The most impressive part of the exhibit was in the sixth gallery. When turning the corner, the room at first seems disjointed with the rest of the exhibit. Why are there photographs on a pedestal? Why is there a large blue skirt displayed? Why is there only one Matisse painting in the entire room?! In dedicating a gallery to Matisse’s progression of work for painting The Large Blue Dress (1937), the Met reveals the important history during the painter’s search for true painting. The museum information explains that Armenian photographer Matossian was hired to photograph and record Matisse’s painting process. Each photograph renders a different stage in the process of painting his final version. Each stage differs slightly in both the rendering of details and the choice of shapes. Matisse “used the photographs as he worked, comparing them to the evolving painting in order to see whether he had advanced or regressed.” It is especially interesting to note the detail Matisse had originally given to his model’s skirt. The large blue skirt was sewn by his own model and assistant, Lydia Delectorskaya, and is displayed in the room. In making the skirt, Delectorskaya chose Matisse’s favorite shade of blue. And yet, Matisse depicts the skirt in a different shade in the final canvas, and uses mere pencil-like lines to accentuate the cotton lace-trimmed ruffle. After closer observation of the skirt and photographs, the viewer can see the The Large Blue Dress painting through the eyes of the artist.

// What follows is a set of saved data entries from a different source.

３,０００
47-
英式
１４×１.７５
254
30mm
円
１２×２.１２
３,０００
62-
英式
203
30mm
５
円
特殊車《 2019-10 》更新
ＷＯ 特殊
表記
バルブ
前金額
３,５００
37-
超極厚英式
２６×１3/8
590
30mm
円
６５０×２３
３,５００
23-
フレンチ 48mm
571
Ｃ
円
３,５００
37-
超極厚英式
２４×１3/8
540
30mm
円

The exhibition successfully emphasizes the importance of Matisse’s process, not only through the included writings, but also by enabling the viewers to experience it themselves. Matisse had a fervor that poured into his bold and bright paintings. While most may not have the opportunity to view the exhibit through the eyes of a child, every viewer is privy to observe the artistic process with the zest of a painter.